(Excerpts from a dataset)
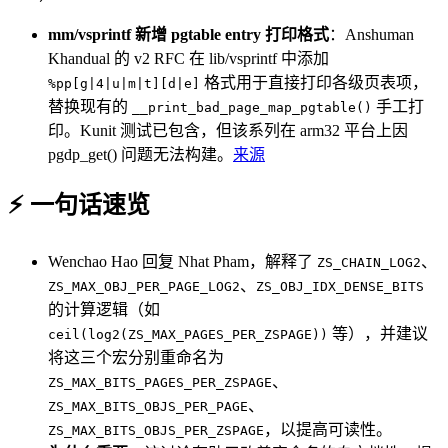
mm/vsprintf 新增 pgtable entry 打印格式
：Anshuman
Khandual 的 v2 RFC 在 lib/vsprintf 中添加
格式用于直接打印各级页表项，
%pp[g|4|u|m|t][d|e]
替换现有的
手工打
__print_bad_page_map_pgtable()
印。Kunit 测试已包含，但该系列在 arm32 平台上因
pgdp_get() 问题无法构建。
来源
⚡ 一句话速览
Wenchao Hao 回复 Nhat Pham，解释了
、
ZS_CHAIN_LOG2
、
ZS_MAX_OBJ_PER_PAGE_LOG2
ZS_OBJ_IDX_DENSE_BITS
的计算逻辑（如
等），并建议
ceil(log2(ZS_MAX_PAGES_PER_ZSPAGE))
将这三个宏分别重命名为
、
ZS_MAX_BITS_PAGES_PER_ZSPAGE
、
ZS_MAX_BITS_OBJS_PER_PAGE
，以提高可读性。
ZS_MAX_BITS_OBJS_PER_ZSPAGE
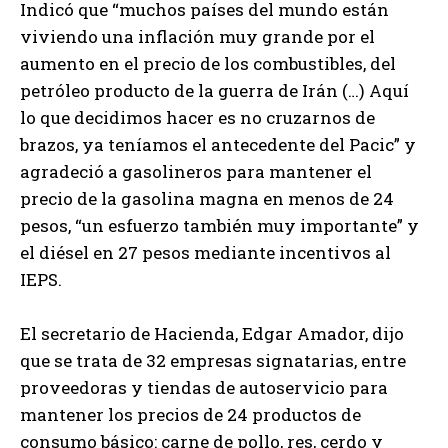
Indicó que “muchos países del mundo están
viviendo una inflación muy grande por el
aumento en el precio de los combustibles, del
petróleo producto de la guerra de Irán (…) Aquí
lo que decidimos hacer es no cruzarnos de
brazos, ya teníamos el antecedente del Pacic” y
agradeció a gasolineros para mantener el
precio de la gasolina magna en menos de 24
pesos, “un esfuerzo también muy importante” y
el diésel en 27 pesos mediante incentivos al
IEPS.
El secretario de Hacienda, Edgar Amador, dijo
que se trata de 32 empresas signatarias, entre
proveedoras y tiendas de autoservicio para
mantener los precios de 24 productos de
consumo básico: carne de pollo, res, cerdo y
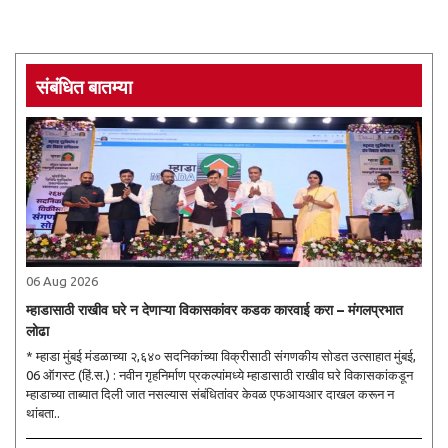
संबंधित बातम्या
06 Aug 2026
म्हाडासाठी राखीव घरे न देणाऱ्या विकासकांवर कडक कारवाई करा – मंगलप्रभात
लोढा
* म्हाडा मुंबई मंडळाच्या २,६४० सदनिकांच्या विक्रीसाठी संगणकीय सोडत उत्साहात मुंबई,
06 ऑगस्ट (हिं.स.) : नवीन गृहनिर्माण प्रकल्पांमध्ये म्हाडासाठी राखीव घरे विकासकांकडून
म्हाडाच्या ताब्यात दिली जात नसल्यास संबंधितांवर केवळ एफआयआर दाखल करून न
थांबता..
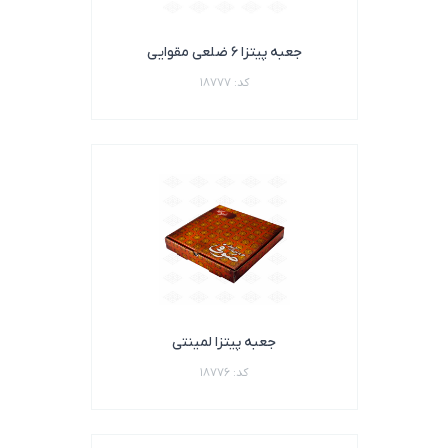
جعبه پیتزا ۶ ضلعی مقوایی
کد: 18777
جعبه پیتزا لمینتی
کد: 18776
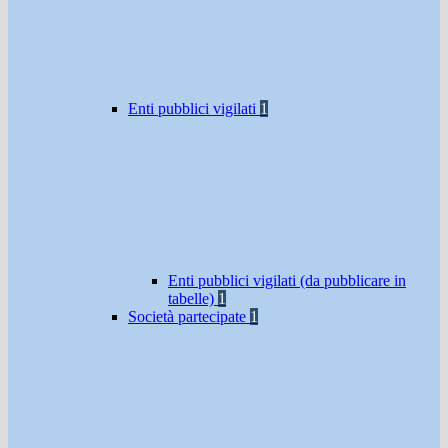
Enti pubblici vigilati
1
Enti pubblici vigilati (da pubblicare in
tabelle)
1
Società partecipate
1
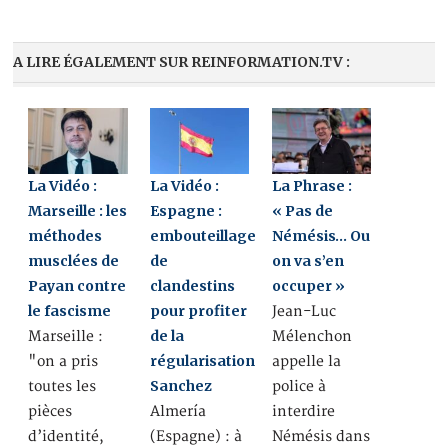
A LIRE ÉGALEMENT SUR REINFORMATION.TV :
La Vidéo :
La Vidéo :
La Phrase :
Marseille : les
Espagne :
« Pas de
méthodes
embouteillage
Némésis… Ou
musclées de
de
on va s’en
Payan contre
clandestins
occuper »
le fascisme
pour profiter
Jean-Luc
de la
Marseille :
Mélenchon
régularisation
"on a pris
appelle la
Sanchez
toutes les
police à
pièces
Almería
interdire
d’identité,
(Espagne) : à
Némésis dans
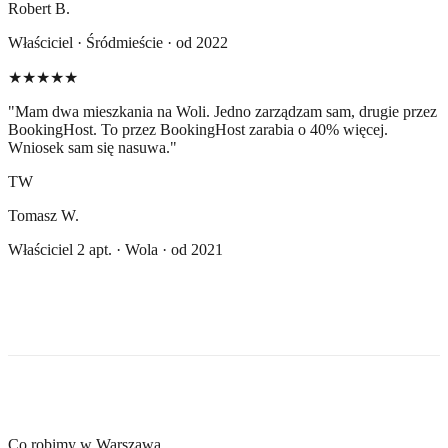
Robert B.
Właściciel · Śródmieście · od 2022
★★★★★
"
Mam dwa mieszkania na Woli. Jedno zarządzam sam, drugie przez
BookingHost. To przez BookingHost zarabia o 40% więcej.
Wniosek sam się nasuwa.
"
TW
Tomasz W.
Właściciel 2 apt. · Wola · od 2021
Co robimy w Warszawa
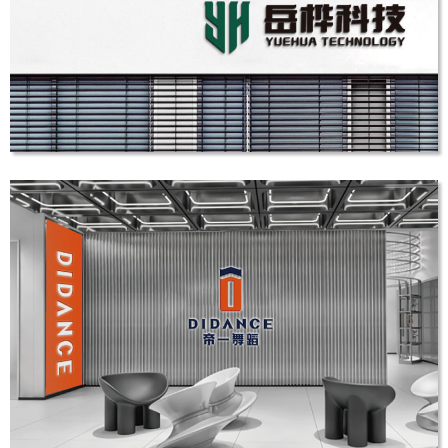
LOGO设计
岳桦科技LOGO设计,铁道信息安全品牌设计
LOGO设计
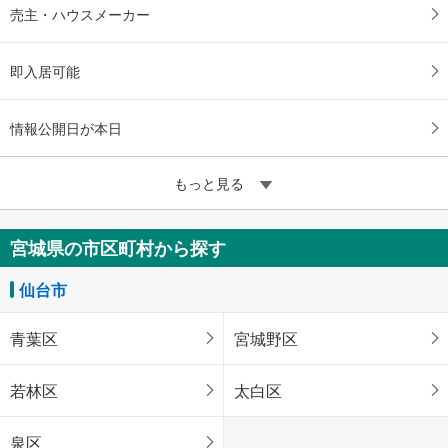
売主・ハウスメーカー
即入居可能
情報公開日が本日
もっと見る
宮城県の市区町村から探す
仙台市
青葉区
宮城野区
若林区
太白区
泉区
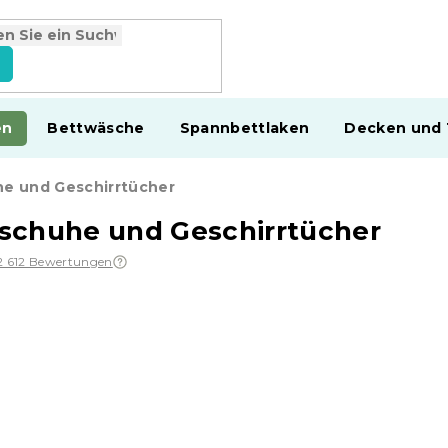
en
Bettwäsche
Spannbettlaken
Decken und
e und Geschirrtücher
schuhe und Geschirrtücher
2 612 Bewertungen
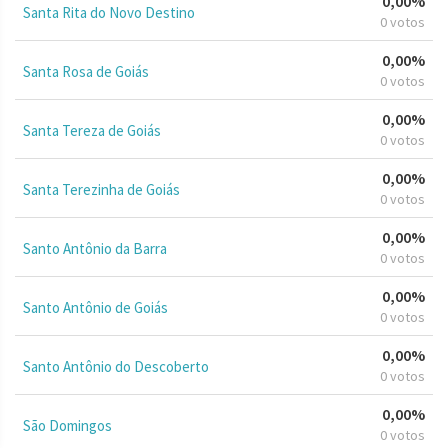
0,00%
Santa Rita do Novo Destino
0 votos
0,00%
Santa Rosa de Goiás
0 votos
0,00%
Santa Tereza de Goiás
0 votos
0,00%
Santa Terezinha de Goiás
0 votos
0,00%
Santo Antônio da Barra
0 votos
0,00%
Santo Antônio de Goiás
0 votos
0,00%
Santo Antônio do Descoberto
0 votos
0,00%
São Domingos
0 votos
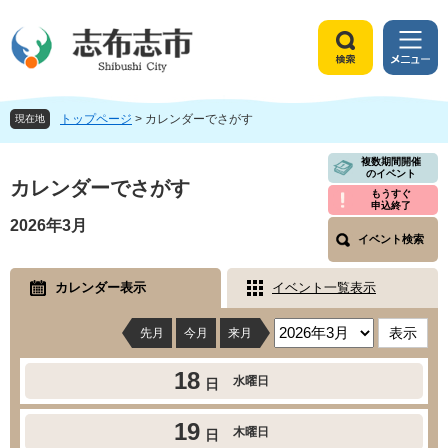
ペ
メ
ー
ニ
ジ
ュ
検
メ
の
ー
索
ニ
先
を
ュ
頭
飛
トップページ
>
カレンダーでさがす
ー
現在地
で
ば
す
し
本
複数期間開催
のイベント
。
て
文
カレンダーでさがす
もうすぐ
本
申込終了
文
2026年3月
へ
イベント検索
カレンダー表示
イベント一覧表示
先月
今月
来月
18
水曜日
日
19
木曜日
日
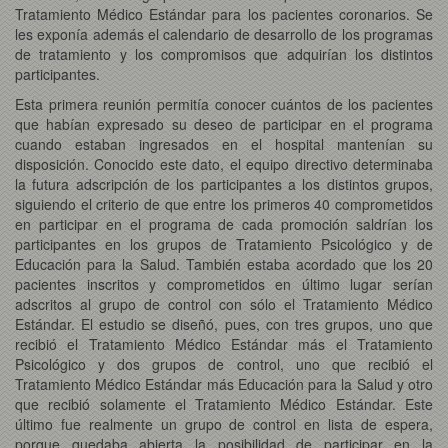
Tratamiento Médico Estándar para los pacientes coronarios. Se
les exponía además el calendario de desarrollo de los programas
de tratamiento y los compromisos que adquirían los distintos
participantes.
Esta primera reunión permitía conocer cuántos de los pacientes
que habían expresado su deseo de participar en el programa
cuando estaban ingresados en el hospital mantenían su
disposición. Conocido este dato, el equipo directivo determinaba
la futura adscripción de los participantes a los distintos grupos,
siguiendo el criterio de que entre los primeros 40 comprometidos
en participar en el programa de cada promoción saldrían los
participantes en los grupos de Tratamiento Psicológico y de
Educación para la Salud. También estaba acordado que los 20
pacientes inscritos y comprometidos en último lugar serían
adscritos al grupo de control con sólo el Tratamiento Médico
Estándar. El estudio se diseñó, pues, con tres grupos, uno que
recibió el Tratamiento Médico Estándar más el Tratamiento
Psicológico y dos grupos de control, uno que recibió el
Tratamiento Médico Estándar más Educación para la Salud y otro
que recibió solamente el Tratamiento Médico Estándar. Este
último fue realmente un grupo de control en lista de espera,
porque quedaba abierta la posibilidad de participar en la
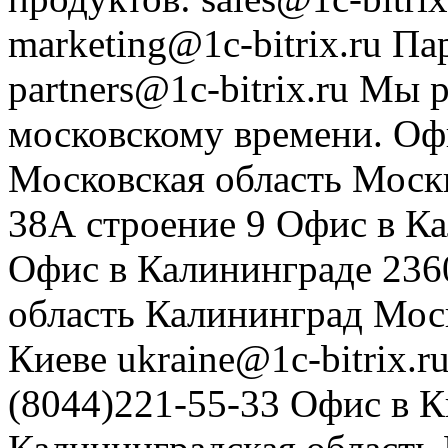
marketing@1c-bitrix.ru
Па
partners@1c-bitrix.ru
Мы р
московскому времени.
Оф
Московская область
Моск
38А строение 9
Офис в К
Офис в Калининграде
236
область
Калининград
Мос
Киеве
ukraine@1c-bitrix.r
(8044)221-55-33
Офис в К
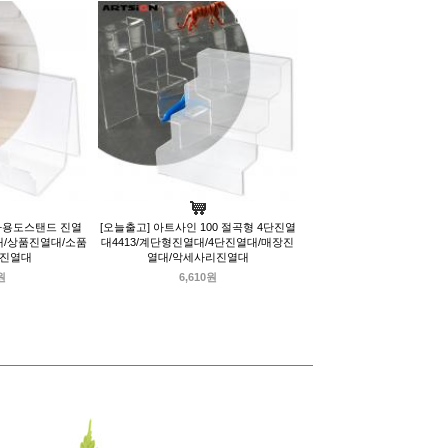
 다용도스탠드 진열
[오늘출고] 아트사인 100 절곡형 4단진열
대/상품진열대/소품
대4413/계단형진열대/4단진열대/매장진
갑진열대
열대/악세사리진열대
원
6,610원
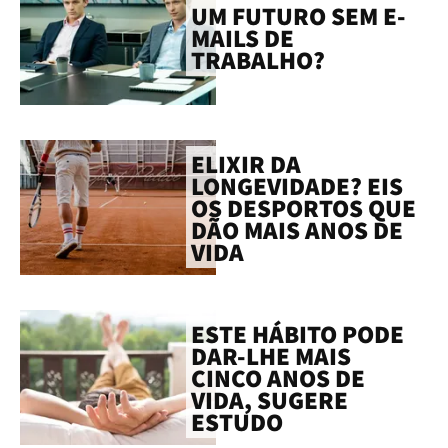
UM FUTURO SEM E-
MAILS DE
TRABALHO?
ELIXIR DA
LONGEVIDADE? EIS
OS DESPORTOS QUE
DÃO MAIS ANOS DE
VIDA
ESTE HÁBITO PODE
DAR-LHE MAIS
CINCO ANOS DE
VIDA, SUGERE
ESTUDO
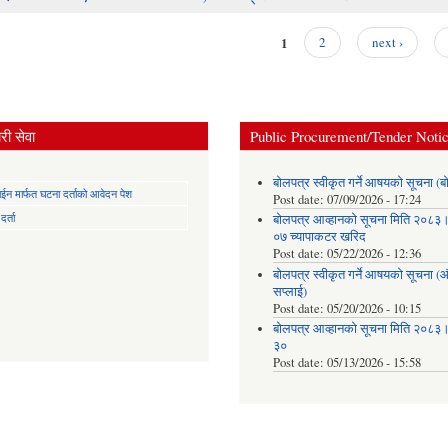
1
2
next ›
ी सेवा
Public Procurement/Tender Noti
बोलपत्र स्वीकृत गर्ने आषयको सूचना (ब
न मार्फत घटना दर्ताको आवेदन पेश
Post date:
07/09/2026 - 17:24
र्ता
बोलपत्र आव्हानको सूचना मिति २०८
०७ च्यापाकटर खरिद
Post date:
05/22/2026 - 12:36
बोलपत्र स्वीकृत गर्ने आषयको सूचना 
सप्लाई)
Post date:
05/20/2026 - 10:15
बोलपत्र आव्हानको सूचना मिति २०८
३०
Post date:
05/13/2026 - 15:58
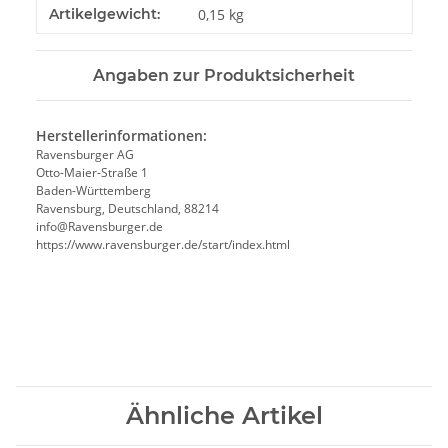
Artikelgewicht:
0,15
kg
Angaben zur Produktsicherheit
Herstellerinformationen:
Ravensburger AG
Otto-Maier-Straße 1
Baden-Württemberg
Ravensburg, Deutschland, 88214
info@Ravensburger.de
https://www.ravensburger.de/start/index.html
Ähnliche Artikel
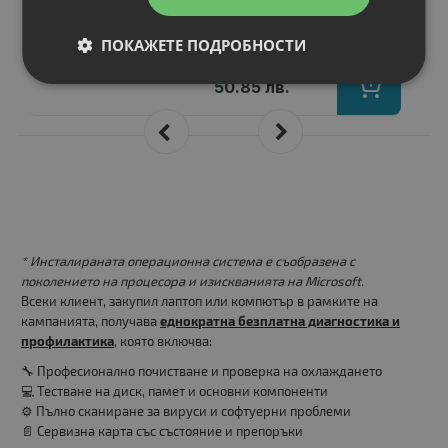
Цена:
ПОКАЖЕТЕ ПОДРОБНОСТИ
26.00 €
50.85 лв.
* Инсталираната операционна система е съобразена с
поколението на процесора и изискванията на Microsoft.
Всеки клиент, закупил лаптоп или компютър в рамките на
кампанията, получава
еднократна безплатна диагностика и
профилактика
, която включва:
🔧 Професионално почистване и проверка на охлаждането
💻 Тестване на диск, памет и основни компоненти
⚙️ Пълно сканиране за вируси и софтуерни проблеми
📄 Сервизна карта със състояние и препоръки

● REQUIRED WORK: Look above and copy only the lines from the one holding "le fascisme" to the one holding "Mam dwa mieszkania", both included, exactly, minus the pictures.

● SOLUTION:
le fascisme
pour profiter
Jean-Luc
de la
Marseille :
Mélenchon
régularisation
"on a pris
appelle la
Sanchez
toutes les
police à
pièces
Almería
interdire
d’identité,
(Espagne) : à
Némésis dans
Robert B.
Właściciel · Śródmieście · od 2022
★★★★★
"
Mam dwa mieszkania na Woli. Jedno zarządzam sam, drugie przez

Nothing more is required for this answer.